Before I left the house yesterday morning, the studio was ready for action. Shortly after I ran the errands and got back home, production was in full flow, with fabric and ribbon decisions being made for several BK at once -
It's the decisions that take the time - the sewing is quite routine by now. With Radio 4 purring away in the background, the great danger is of being caught up in a programme and not realising that work has stopped....

22 May 2013

21 May 2013

More sewing kits - and a note on pricing


The tape-measure fabric seems totally appropriate!


Trying out the pieced-cover idea used in the Binders Keepers
Pricing is always a problem, isn't it - not too high or no-one will buy, not too low either - the low "perceived value" will make people not want it either, it's just not desirable if it's not "worth something". So, you need some good marketing talk to make the item desirable and worth buying. As for affordable, people will convince themselves they can afford something if they want it badly enough ... they will convince themselves they "need" it. 

The Binders Keepers sold at the book fair for £15, and at the open studio they and the sewing kits will be the same price. If/when I do the Etsy thing, it will be £20, to take into account the extra costs.

Is this an adequate pay-per-hour return? If I could get quicker at selecting fabrics, it would be! The sewing part goes very quickly now that I've had some practice. It's the fabric selection - the "creative" part - that takes the time, especially as it includes so many fabrics, some of which are scarp-sized, from my stash. 

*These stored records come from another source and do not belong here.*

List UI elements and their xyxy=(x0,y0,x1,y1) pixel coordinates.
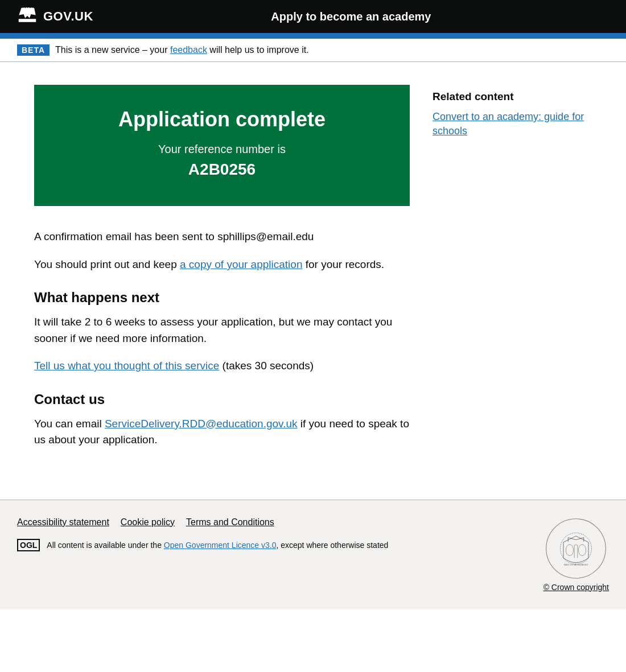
beta-text-after: will help us to improve it. xyxy=(207,45,309,55)
footer-left: Accessibility statement Cookie policy Te… xyxy=(17,517,543,551)
svg-point-5 xyxy=(561,533,592,564)
related-content-link[interactable]: Convert to an academy: guide for schools xyxy=(433,111,584,137)
gov-uk-text: GOV.UK xyxy=(43,9,93,24)
licence-text-before: All content is available under the xyxy=(47,541,163,550)
what-happens-next-section: What happens next It will take 2 to 6 we… xyxy=(34,290,410,374)
crown-copyright-text: © Crown copyright xyxy=(543,582,609,592)
confirmation-email-text: A confirmation email has been sent to sp… xyxy=(34,229,410,245)
site-footer: Accessibility statement Cookie policy Te… xyxy=(0,500,626,609)
feedback-link[interactable]: feedback xyxy=(170,45,207,55)
crown-emblem-icon: DIEU ET MON DROIT xyxy=(545,517,607,580)
site-header: GOV.UK Apply to become an academy xyxy=(0,0,626,33)
cookie-policy-link[interactable]: Cookie policy xyxy=(121,517,175,527)
survey-after: (takes 30 seconds) xyxy=(219,360,314,372)
ref-number: A2B0256 xyxy=(51,160,393,179)
crown-copyright-link[interactable]: © Crown copyright xyxy=(543,583,609,592)
svg-rect-0 xyxy=(19,19,36,22)
survey-text: Tell us what you thought of this service… xyxy=(34,358,410,374)
beta-banner: BETA This is a new service – your feedba… xyxy=(0,39,626,62)
gov-uk-logo[interactable]: GOV.UK xyxy=(17,6,93,27)
accessibility-statement-link[interactable]: Accessibility statement xyxy=(17,517,109,527)
contact-text-before: You can email xyxy=(34,418,105,430)
ref-label: Your reference number is xyxy=(51,143,393,156)
ogl-logo: OGL xyxy=(17,539,40,551)
svg-text:DIEU ET MON DROIT: DIEU ET MON DROIT xyxy=(564,563,588,566)
contact-text: You can email ServiceDelivery.RDD@educat… xyxy=(34,416,410,448)
sidebar: Related content Convert to an academy: g… xyxy=(433,85,592,465)
what-happens-next-heading: What happens next xyxy=(34,290,410,306)
ogl-licence-link[interactable]: Open Government Licence v3.0 xyxy=(164,541,277,550)
terms-and-conditions-link[interactable]: Terms and Conditions xyxy=(186,517,274,527)
footer-inner: Accessibility statement Cookie policy Te… xyxy=(17,517,609,592)
contact-email-link[interactable]: ServiceDelivery.RDD@education.gov.uk xyxy=(105,418,298,430)
beta-text: This is a new service – your feedback wi… xyxy=(55,45,309,55)
confirmation-email-section: A confirmation email has been sent to sp… xyxy=(34,229,410,273)
what-happens-next-text: It will take 2 to 6 weeks to assess your… xyxy=(34,314,410,347)
contact-section: Contact us You can email ServiceDelivery… xyxy=(34,391,410,448)
svg-point-1 xyxy=(546,518,606,578)
svg-point-2 xyxy=(566,544,574,555)
page-title: Apply to become an academy xyxy=(93,10,609,23)
main-content: Application complete Your reference numb… xyxy=(34,85,410,465)
survey-link[interactable]: Tell us what you thought of this service xyxy=(34,360,219,372)
blue-bar xyxy=(0,33,626,39)
footer-licence: All content is available under the Open … xyxy=(47,541,388,550)
confirmation-panel: Application complete Your reference numb… xyxy=(34,85,410,206)
contact-heading: Contact us xyxy=(34,391,410,407)
copy-of-application-link[interactable]: a copy of your application xyxy=(180,258,302,270)
main-content-area: Application complete Your reference numb… xyxy=(17,62,609,500)
footer-bottom: OGL All content is available under the O… xyxy=(17,539,543,551)
print-text-before: You should print out and keep xyxy=(34,258,180,270)
confirmation-heading: Application complete xyxy=(51,108,393,131)
beta-text-before: This is a new service – your xyxy=(55,45,170,55)
print-text: You should print out and keep a copy of … xyxy=(34,257,410,273)
licence-text-after: , except where otherwise stated xyxy=(276,541,388,550)
svg-point-3 xyxy=(579,544,586,555)
related-content-heading: Related content xyxy=(433,90,592,103)
crown-icon xyxy=(17,6,38,27)
footer-links: Accessibility statement Cookie policy Te… xyxy=(17,517,543,527)
print-text-after: for your records. xyxy=(302,258,384,270)
beta-tag: BETA xyxy=(17,44,50,56)
footer-crown-section: DIEU ET MON DROIT © Crown copyright xyxy=(543,517,609,592)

But I don't look on making these small items as "work" in the drudgery sense - it give me a chance to catch up with radio and tv via the bbc iplayer, in the background, without feeling I'm totally wasting time. Also they are a project and even perhaps an example of structured procrastination - something to do while my subconscious is incubating the inclination to get on with a Proper Art Project.

All this may ignore the important issues of market value, income maximization, recognition of the value of craft-directed labour, and probably one or two other things I'm ignorant of.